Drug Interaction Report

GENERALLY AVOID: Coadministration with potent or moderate inhibitors of CYP450 3A4 may significantly increase the plasma concentrations of elacestrant, which is primarily metabolized by the isoenzyme. When elacestrant (172 mg once daily) was administered with itraconazole, a potent CYP450 3A4 inhibitor, elacestrant peak plasma concentration (Cmax) and systemic exposure (AUC) increased by 4.4-fold and 5.3-fold, respectively. Concomitant use of fluconazole, a moderate CYP450 3A4 inhibitor, is predicted to increase elacestrant (345 mg single dose) Cmax and AUC by 1.6-fold and 2.3-fold, respectively. Increased exposure to elacestrant may increase the risk of adverse reactions such as musculoskeletal pain, nausea, dyslipidemia, increased liver enzymes, fatigue, decreased hemoglobin, and vomiting.

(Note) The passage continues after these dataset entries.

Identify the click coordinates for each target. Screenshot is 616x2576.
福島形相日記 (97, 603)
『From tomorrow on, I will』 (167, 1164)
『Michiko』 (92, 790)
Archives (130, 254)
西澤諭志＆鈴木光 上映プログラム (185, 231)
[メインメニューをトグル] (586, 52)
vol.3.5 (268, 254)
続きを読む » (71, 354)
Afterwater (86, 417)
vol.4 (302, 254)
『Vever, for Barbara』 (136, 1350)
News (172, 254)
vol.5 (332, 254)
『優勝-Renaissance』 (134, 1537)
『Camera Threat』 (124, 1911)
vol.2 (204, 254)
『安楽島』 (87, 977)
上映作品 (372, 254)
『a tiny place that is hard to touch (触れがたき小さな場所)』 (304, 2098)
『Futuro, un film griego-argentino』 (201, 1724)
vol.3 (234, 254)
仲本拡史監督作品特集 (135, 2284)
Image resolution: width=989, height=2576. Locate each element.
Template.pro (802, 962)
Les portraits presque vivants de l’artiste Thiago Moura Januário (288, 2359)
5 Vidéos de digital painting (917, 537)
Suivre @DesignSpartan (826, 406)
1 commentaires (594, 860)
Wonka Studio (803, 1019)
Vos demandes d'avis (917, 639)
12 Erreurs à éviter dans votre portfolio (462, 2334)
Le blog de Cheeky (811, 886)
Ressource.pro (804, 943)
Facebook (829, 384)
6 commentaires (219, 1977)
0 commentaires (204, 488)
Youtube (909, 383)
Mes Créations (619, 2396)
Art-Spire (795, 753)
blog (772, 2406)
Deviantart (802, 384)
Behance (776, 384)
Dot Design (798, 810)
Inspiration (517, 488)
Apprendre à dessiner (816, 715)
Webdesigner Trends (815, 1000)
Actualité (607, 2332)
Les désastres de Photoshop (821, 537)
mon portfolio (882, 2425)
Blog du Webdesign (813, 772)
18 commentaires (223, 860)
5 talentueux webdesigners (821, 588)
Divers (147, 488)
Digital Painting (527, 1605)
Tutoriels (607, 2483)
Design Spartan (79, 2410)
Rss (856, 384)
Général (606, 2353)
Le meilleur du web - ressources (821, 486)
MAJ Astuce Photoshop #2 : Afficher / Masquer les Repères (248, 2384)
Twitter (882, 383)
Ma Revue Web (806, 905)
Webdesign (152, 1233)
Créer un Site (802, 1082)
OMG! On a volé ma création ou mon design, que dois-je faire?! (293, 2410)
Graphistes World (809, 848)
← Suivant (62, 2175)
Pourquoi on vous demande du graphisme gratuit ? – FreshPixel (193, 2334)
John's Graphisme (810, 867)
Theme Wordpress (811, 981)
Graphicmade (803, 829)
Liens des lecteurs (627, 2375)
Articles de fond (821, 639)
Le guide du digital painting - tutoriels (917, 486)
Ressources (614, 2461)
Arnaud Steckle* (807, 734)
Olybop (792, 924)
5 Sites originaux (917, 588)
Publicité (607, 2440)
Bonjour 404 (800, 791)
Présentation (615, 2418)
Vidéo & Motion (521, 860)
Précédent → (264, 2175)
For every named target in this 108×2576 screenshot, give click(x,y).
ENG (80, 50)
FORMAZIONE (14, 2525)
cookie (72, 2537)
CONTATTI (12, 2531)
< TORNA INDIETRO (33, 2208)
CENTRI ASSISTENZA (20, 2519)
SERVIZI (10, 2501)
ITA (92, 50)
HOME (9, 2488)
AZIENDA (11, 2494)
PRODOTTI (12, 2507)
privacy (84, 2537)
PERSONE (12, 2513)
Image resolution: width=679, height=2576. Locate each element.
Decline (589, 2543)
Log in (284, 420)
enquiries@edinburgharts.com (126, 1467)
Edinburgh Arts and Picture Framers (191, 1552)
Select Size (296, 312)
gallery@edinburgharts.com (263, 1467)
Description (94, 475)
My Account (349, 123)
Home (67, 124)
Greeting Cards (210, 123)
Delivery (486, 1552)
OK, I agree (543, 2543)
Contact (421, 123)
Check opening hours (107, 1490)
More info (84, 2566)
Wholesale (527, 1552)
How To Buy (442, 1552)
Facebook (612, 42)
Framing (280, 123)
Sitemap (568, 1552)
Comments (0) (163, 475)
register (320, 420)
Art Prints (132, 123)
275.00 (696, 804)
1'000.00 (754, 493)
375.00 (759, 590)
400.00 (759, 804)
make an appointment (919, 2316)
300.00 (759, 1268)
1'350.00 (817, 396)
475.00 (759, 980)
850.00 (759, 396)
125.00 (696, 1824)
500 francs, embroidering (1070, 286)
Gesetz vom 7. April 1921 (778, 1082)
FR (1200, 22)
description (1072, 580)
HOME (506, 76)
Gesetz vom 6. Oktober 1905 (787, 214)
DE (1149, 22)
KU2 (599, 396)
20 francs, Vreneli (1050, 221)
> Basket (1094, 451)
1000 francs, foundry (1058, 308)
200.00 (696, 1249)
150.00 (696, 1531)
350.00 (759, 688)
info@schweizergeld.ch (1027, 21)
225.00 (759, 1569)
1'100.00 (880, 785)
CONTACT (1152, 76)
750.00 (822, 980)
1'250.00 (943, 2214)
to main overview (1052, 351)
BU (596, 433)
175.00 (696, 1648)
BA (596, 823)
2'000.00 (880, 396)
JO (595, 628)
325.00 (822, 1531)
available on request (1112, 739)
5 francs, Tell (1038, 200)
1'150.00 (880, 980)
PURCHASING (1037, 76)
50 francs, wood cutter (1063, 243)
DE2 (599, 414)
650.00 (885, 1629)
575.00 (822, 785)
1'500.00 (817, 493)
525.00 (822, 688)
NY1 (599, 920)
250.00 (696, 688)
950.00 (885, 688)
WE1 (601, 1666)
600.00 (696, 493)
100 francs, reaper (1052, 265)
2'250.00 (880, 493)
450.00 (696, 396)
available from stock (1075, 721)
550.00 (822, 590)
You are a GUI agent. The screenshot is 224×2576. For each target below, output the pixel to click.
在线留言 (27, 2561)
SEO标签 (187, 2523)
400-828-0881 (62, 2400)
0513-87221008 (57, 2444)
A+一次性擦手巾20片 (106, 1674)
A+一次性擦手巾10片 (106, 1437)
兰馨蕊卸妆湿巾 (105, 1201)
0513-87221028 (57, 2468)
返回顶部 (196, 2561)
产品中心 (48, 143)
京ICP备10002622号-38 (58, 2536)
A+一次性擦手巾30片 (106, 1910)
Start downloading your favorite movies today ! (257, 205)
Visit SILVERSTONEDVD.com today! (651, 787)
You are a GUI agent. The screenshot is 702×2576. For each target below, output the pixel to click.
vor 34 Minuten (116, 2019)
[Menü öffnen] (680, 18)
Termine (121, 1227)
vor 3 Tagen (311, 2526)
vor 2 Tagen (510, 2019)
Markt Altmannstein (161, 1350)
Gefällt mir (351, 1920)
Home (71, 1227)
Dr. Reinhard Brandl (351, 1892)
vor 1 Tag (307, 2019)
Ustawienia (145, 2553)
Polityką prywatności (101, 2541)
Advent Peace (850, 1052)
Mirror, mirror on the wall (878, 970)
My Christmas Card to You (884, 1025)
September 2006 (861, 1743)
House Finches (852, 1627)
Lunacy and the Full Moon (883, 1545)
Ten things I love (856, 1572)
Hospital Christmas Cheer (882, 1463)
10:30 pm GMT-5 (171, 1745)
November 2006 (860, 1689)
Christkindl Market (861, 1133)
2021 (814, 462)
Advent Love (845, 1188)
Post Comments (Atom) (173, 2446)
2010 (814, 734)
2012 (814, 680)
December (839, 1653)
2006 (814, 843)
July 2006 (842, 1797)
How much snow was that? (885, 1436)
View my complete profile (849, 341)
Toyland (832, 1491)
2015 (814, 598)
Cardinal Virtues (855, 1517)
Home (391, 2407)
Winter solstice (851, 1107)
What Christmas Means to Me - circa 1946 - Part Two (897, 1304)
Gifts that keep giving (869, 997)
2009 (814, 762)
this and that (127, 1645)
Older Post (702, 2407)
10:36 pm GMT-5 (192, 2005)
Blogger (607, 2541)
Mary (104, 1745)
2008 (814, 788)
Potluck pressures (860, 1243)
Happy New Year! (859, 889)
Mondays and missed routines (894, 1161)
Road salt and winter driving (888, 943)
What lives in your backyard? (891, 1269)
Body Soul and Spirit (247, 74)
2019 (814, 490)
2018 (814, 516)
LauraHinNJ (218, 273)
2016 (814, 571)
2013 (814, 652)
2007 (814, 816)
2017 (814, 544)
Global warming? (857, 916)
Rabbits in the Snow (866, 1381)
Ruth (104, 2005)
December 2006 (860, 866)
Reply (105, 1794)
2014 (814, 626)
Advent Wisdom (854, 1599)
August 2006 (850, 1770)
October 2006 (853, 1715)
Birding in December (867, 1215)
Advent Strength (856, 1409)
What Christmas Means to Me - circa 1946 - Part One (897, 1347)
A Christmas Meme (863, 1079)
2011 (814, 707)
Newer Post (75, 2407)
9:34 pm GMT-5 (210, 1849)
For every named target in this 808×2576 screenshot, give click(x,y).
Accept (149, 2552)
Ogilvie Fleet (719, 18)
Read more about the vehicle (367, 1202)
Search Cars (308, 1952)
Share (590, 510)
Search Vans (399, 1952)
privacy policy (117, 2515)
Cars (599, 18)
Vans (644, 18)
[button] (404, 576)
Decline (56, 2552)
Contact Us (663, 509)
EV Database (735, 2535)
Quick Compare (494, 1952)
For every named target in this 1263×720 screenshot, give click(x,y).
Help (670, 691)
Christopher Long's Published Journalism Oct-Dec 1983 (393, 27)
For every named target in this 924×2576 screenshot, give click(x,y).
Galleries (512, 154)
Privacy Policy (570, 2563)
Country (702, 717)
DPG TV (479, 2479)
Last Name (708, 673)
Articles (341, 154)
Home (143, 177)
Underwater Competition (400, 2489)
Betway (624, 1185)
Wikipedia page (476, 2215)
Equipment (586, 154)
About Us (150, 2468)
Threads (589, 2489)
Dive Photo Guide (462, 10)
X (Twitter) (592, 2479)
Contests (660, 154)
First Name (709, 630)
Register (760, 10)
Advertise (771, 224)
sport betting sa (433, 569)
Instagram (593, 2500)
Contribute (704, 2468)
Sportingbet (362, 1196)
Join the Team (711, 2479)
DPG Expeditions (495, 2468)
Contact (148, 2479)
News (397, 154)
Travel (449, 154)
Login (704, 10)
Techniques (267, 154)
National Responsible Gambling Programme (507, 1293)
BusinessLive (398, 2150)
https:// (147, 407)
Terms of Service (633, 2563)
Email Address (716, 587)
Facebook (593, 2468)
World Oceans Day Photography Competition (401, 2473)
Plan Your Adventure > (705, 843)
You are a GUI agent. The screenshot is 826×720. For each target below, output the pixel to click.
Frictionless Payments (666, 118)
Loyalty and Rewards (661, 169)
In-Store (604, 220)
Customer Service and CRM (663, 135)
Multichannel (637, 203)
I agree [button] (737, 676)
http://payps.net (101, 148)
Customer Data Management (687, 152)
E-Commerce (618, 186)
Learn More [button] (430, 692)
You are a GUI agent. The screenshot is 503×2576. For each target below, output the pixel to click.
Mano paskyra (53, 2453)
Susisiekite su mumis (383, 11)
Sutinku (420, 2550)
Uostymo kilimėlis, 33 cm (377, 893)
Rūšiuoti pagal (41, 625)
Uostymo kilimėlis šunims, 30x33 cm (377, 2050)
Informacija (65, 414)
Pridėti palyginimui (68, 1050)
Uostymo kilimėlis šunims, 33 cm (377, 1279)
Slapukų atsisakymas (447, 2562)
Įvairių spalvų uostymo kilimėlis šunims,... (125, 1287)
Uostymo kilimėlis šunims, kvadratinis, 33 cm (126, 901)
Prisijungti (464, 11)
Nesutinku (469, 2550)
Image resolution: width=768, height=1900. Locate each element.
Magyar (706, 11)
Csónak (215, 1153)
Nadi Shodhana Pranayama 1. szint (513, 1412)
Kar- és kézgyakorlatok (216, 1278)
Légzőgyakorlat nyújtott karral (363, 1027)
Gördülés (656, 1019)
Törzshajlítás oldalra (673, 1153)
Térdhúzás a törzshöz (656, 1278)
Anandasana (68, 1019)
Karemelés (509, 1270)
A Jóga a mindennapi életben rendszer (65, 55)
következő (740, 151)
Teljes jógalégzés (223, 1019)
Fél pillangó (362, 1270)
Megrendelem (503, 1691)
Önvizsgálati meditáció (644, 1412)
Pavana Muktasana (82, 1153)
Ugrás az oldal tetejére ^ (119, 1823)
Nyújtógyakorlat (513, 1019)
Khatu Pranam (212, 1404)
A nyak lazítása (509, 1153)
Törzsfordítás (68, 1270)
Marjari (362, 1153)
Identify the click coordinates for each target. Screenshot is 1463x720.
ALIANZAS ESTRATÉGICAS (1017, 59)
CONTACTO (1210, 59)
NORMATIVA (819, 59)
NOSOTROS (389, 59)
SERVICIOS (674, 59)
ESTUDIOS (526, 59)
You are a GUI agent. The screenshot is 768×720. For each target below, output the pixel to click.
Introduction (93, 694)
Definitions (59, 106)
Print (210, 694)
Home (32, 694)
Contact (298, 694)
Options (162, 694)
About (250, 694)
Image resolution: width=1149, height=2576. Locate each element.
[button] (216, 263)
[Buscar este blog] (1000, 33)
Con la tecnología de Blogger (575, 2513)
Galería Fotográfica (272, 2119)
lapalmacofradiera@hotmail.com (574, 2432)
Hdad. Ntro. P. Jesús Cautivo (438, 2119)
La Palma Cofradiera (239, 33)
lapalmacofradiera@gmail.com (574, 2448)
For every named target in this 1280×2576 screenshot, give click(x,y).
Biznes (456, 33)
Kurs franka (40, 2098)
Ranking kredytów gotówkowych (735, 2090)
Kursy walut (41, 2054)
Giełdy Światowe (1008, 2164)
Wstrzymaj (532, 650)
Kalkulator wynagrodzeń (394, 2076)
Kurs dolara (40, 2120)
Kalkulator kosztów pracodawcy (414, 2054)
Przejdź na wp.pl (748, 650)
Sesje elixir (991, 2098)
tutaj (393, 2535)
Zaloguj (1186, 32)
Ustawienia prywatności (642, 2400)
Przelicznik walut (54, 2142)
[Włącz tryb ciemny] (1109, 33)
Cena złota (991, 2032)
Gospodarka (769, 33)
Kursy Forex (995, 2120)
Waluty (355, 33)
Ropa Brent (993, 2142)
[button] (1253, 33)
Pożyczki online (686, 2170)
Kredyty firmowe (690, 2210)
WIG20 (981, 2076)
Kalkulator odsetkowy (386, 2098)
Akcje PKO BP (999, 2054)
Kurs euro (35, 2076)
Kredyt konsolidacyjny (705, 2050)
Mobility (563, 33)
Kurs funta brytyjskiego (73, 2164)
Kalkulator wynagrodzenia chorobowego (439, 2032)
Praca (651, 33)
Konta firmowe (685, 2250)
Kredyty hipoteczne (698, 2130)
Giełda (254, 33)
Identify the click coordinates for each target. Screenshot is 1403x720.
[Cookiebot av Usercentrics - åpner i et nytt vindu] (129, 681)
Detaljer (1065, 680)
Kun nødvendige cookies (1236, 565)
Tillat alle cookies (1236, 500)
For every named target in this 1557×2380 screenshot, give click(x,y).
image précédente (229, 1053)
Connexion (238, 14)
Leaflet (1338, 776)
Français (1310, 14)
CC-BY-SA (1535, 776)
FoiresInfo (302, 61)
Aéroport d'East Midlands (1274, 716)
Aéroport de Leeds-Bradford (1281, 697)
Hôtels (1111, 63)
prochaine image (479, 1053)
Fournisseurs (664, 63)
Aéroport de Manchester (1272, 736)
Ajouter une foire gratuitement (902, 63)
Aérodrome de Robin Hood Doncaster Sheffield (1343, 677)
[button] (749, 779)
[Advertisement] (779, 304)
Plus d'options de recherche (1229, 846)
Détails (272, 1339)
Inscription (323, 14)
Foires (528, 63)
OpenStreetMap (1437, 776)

MANAGEMENT: Coadministration of elacestrant with potent or moderate CYP450 3A4 inhibitors should be generally avoided. However, if a potent or moderate CYP450 3A4 inhibitor must be used, some authorities recommend the following dose adjustments for elacestrant: For concomitant use with potent CYP450 3A4 inhibitors, the elacestrant dose should be reduced to 86 mg once daily and for concomitant use with moderate CYP450 3A4 inhibitors, the elacestrant dose should be reduced to 172 mg once daily. Patient tolerability should be assessed throughout treatment and a subsequent dose reduction of elacestrant to 86 mg once daily may be considered with moderate CYP450 3A4 inhibitors. If the CYP450 3A4 inhibitor is discontinued, elacestrant should be increased to its prior dose after 5 half- lives of the CYP450 3A4 inhibitor.

GENERALLY AVOID: Grapefruit juice may increase the plasma concentrations of elacestrant, which is primarily metabolized by CYP450 3A4. The proposed mechanism is inhibition of CYP450 3A4-mediated first-pass metabolism in the gut wall by certain compounds present in grapefruit. Inhibition of hepatic CYP450 3A4 may also contribute. The interaction has not been studied with grapefruit juice but has been reported for other CYP450 3A4 inhibitors. When elacestrant (172 mg once daily) was administered with itraconazole, a potent CYP450 3A4 inhibitor, elacestrant peak plasma concentration (Cmax) and systemic exposure (AUC) increased by 4.4-fold and 5.3-fold, respectively. Concomitant use of fluconazole, a moderate CYP450 3A4 inhibitor, is predicted to increase elacestrant (345 mg single dose) Cmax and AUC by 1.6-fold and 2.3-fold, respectively. In general, the effect of grapefruit juice is concentration-, dose- and preparation-dependent, and can vary widely among brands. Certain preparations of grapefruit juice (e.g., high dose, double strength) have sometimes demonstrated potent inhibition of CYP450 3A4, while other preparations (e.g., low dose, single strength) have typically demonstrated moderate inhibition. Increased exposure to elacestrant may increase the risk of adverse reactions such as musculoskeletal pain, nausea, dyslipidemia, increased liver enzymes, fatigue, decreased hemoglobin, and vomiting.

Administration of elacestrant (345 mg) with a high-fat meal (800 to 1000 calories, 50% fat) increased elacestrant Cmax and AUC by 42% and 22%, respectively, compared to fasted conditions.

MANAGEMENT: It may be advisable for patients to avoid consumption of grapefruit, grapefruit juice, or supplements that contain grapefruit during treatment with elacestrant. Elacestrant should be taken with food at approximately the same time each day.

ADJUST DOSING INTERVAL: According to the manufacturer, coadministration with a meal high in calories, fat, and protein reduces the absorption of indinavir. In ten patients given indinavir in this manner, the peak plasma concentration (Cmax) and area under the concentration-time curve (AUC) of indinavir decreased by an average of 84% and 77%, respectively. In contrast, grapefruit juice may have only minor effects on the oral bioavailability of indinavir. The manufacturer's package labeling states that administration of a single 400 mg dose of indinavir with 8 oz. of grapefruit juice decreased indinavir AUC by an average of 26%. Likewise, a study consisting of 14 HIV-infected subjects found no uniform nor significant changes in steady-state indinavir AUC during administration with double-strength grapefruit juice compared to water. There was, however, a delay in absorption (Tmax) due to grapefruit juice that is unlikely to be of clinical significance.

MANAGEMENT: To ensure maximal oral absorption, indinavir should be administered without food but with water 1 hour before or 2 hours after a meal. Alternatively, indinavir may be administered with other liquids such as skim milk, juice, coffee, or tea, or with a light meal (e.g., dry toast with jelly, juice, and coffee with skim milk and sugar; corn flakes, skim milk and sugar).